DIEGO LUNA trades the spotlight for a view from behind the lens with his English-language directorial debut, Cesar Chavez.
Fans remember him best as a fun-loving teen in the 2001 international hit Y Tu Mamá También or from watching him hold his own alongside Sean Penn in Milk. But these days, Diego Luna is spending more time behind the camera lens than in front of it while producing and directing films in his native Mexico. “I love acting,” Luna says, “but I love storytelling more.”
For his English-language directorial debut, out this month — a “labor of love” biopic called Cesar Chavez, centered on the life of the civil-rights activist and farm-worker-labor organizer — he found inspiration in one person, but it’s not who you think. “This film is connected to my son and our experience in the states,” says 33-year-old Luna, dad to Jeronimo, 5, and Fiona, 3. “The whole debate about immigration, representation, power in the Mexican-American community — the father-son relationship is a huge part of this film.”
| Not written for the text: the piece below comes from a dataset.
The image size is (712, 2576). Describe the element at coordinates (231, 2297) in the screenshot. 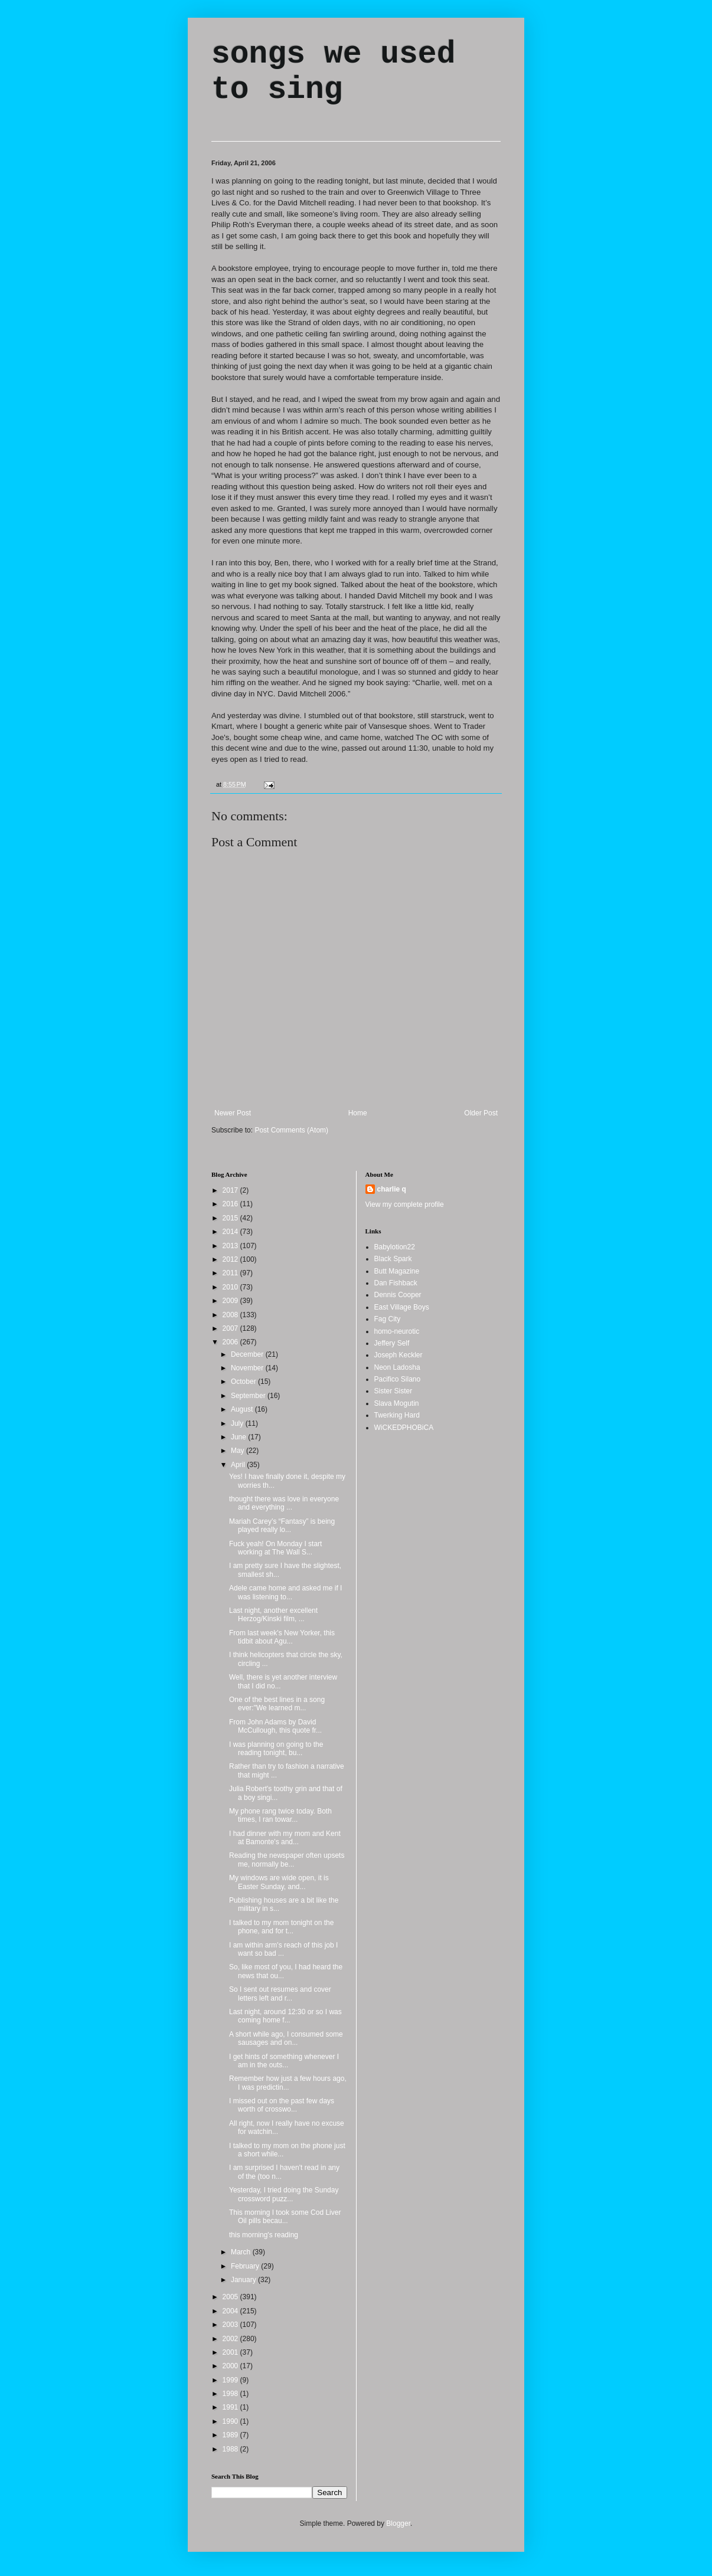 I see `2005` at that location.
In fact, the project came to life when Luna, living in California while shooting films like Elysium and the upcoming The Book of Life, met Chavez’s son Fernando, whose strained relationship with his force-to-be-reckoned-with father becomes a major subplot. “For someone who’s Mexican, it’s such an important tale,” Luna says. “But also, it’s a very American tale. The idea is that you don’t have to be a saint or a superman to change things. You just have to be honest and passionate. Chavez was a simple man, and he gave up time with his kid to change things for his kid and for the community.”
Luna initially signed onto the film as a producer, but he soon found himself “acting more than I ever had,” taking the reins as director. “I felt like a door-to-door salesman, trying to raise money for this project,” he says. “Trying to get the actors on board, trying to get it all together. I had to convince everyone that I was the best option.”
Luna says that, for his part, filmmaking is his way of focusing on family and community. “I can tell the stories I care about, and my work so far as a director is a direct reaction to my life as a father,” he explains. “I want my kids to be able to recognize themselves out there, on the screen. There’s a long way to go, but diversity is more celebrated in Hollywood than it ever was. I can’t wait to see what happens next.”